[[ RECORDS SUPPLIED, beginning ]]
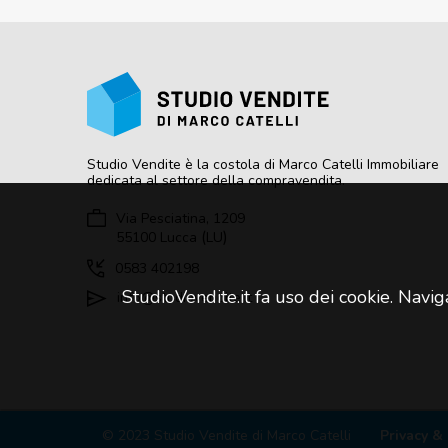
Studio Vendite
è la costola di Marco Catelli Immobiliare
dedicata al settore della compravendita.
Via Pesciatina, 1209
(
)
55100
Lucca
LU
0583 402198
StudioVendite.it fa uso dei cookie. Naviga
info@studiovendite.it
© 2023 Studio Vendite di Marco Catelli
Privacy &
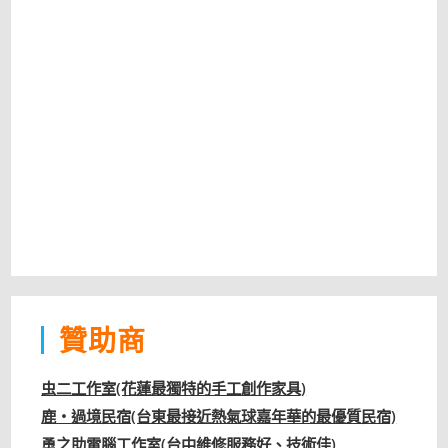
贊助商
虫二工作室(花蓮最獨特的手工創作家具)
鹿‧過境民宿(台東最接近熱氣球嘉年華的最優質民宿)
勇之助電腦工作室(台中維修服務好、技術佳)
[[ RECORDS SUPPLIED, end ]]
[[ RECORDS SUPPLIED, beginning ]]
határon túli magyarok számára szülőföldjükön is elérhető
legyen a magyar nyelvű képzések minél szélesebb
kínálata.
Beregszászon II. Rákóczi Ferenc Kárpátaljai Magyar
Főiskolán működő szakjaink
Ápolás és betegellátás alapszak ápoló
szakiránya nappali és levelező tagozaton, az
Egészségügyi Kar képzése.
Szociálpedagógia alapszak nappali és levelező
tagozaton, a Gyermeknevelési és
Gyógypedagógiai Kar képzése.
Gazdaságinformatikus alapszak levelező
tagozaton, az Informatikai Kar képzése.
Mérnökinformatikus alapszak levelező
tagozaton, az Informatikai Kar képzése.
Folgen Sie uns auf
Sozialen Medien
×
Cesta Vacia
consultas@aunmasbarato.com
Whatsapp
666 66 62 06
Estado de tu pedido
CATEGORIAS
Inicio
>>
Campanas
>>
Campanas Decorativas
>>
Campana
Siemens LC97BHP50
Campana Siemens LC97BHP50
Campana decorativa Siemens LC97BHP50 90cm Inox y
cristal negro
[[ RECORDS SUPPLIED, end ]]
[[ RECORDS SUPPLIED, beginning ]]
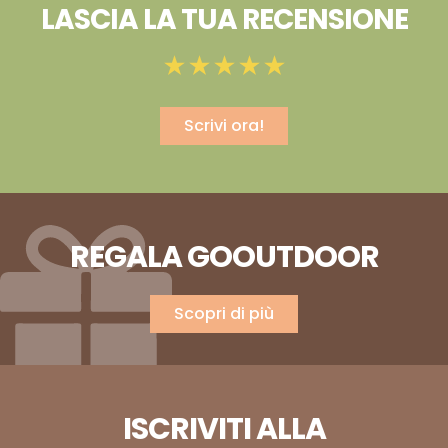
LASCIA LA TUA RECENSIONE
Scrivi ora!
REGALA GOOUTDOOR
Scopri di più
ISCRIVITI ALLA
[[ RECORDS SUPPLIED, end ]]
→ WORK TASK
With the line holding "666 66 62 06" as the first and the line holding "cristal negro" as the last, please transcribe exactly the lines of the material above in that range and nothing else.

→ RESPONSE TO THE EXERCISE
666 66 62 06
Estado de tu pedido
CATEGORIAS
Inicio
>>
Campanas
>>
Campanas Decorativas
>>
Campana
Siemens LC97BHP50
Campana Siemens LC97BHP50
Campana decorativa Siemens LC97BHP50 90cm Inox y
cristal negro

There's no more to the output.